Mastung tragedy victims laid to rest

By AFP
January 24, 2014

QUETTA: The victims of the Mastung suicide attack were laid to rest in two graveyards of the city on Friday. 22 victims...

QUETTA: The victims of the Mastung suicide attack were laid to rest in two graveyards of the city on Friday.

22 victims belonging to the Hazara community were laid to rest at the Bahisht-e-Zainab graveyard while four were buried at the Hazara Town graveyard.

Grief-stricken mourners of the Hazara community had refused to bury their dead after a roadside blast on Tuesday hit a bus around 60 kilometres (40 miles) west of Quetta, the capital of Balochistan province. Over a two-day protest, up to 2,000 people, most of them Hazara’s, demonstrated in freezing temperatures on Quetta´s busy Alamdar Road with the bodies of the bombing victims, refusing to bury them until action was taken against militants.

There were also demonstrations in Karachi, Lahore, Multan and Rawalpindi.

A delegation of federal ministers was flown to Quetta on Thursday to persuade the angry demonstrators to end the protest. The delegation, lead by the interior minister Chaudhry Nisar Ali Khan, held meetings with representatives of the Hazara community and leaders of Shia religious parties.

Abdul Khaliq Hazara, chairman of Hazara Democratic Party, said after negotiations that demonstrators had agreed to end their protest. "We thank all the people who held protest demonstrations across the country to express their solidarity with us and we appeal to them to end their protests peacefully," he added.

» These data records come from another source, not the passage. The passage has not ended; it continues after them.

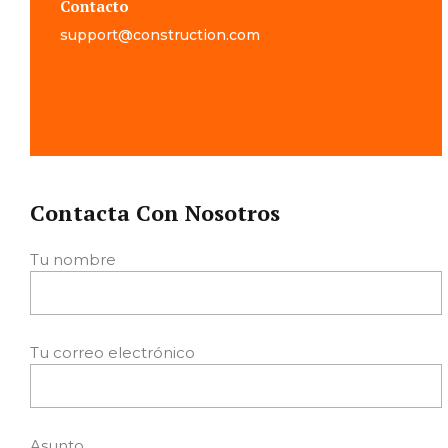
Contacto
support@construction.com
Contacta Con Nosotros
Tu nombre
Tu correo electrónico
Asunto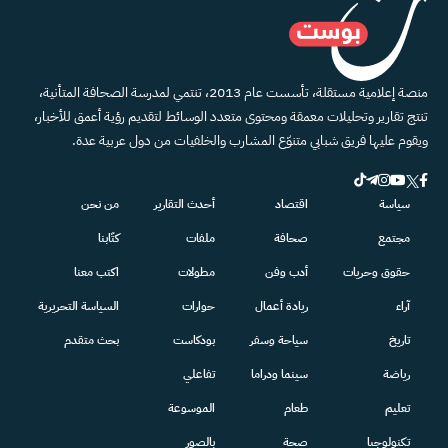
منصة إعلامية مستقلة، تأسست عام 2013، تنتمي لمدرسة الصحافة المتأنية،
تنتج تقارير وتحليلات معمقة ومحتوى متعدد الوسائط لتقديم رؤية أعمق للأخبار،
ويقوم عليها فريق شبابي متنوّع المشارب والخلفيات من دول عربية عدة.
سياسة
اقتصاد
أحدث التقارير
من نحن
مجتمع
صحافة
ملفات
كتّابنا
حقوق وحريات
أدب وفن
مطولات
اكتب معنا
آراء
ريادة أعمال
حوارات
السياسة التحريرية
تاريخ
سياحة وسفر
بودكاست
بحث متقدم
رياضة
سينما ودراما
تفاعلي
تعليم
طعام
الموسوعة
تكنولوجيا
صحة
بالصور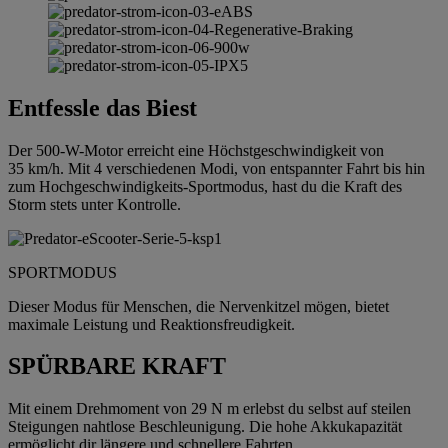
Entfessle das Biest
Der 500-W-Motor erreicht eine Höchstgeschwindigkeit von
35 km/h. Mit 4 verschiedenen Modi, von entspannter Fahrt bis hin
zum Hochgeschwindigkeits-Sportmodus, hast du die Kraft des
Storm stets unter Kontrolle.
SPORTMODUS
Dieser Modus für Menschen, die Nervenkitzel mögen, bietet
maximale Leistung und Reaktionsfreudigkeit.
SPÜRBARE KRAFT
Mit einem Drehmoment von 29 N m erlebst du selbst auf steilen
Steigungen nahtlose Beschleunigung. Die hohe Akkukapazität
ermöglicht dir längere und schnellere Fahrten.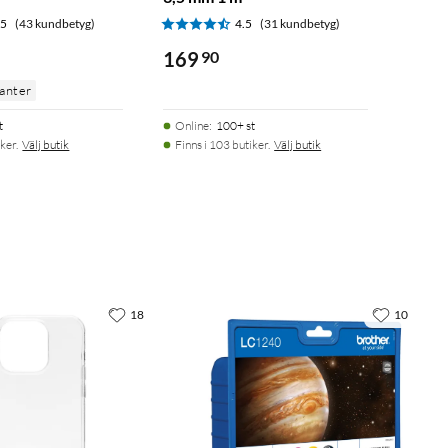
.5
(43 kundbetyg)
4.5
(31 kundbetyg)
169
90
ianter
t
Online
:
100+ st
ker.
Välj butik
Finns i 103 butiker.
Välj butik
18
10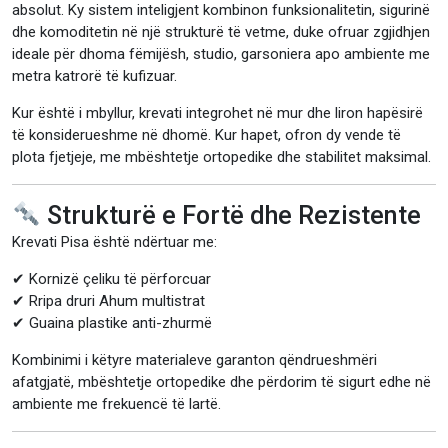
absolut. Ky sistem inteligjent kombinon funksionalitetin, sigurinë
dhe komoditetin në një strukturë të vetme, duke ofruar zgjidhjen
ideale për dhoma fëmijësh, studio, garsoniera apo ambiente me
metra katrorë të kufizuar.
Kur është i mbyllur, krevati integrohet në mur dhe liron hapësirë
të konsiderueshme në dhomë. Kur hapet, ofron dy vende të
plota fjetjeje, me mbështetje ortopedike dhe stabilitet maksimal.
Strukturë e Fortë dhe Rezistente
Krevati Pisa është ndërtuar me:
✔ Kornizë çeliku të përforcuar
✔ Rripa druri Ahum multistrat
✔ Guaina plastike anti-zhurmë
Kombinimi i këtyre materialeve garanton qëndrueshmëri
afatgjatë, mbështetje ortopedike dhe përdorim të sigurt edhe në
ambiente me frekuencë të lartë.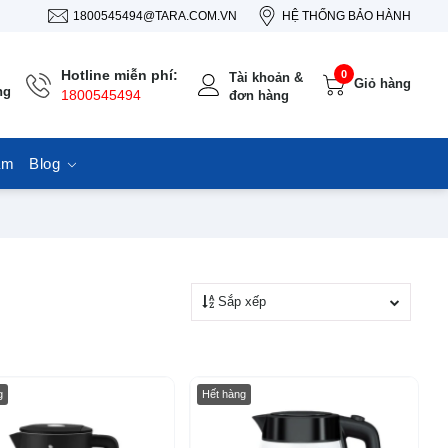
1800545494@TARA.COM.VN
HỆ THỐNG BẢO HÀNH
Hotline miễn phí:
0
Tài khoản &
Giỏ hàng
ng
1800545494
đơn hàng
ẩm
Blog
Sắp xếp
-35%
g
Hết hàng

Nisar said a targeted operation would be conducted against those behind the bombing."We will bring the terrorists to book," he told the grief-stricken gathering, saying all efforts would be made to restore the order in the province. "I stand by the Hazara community in this hour of grief and trial," he said.

The militant outfit Lashkar-e-Jhangvi (LeJ) has claimed responsibility for Tuesday´s attack.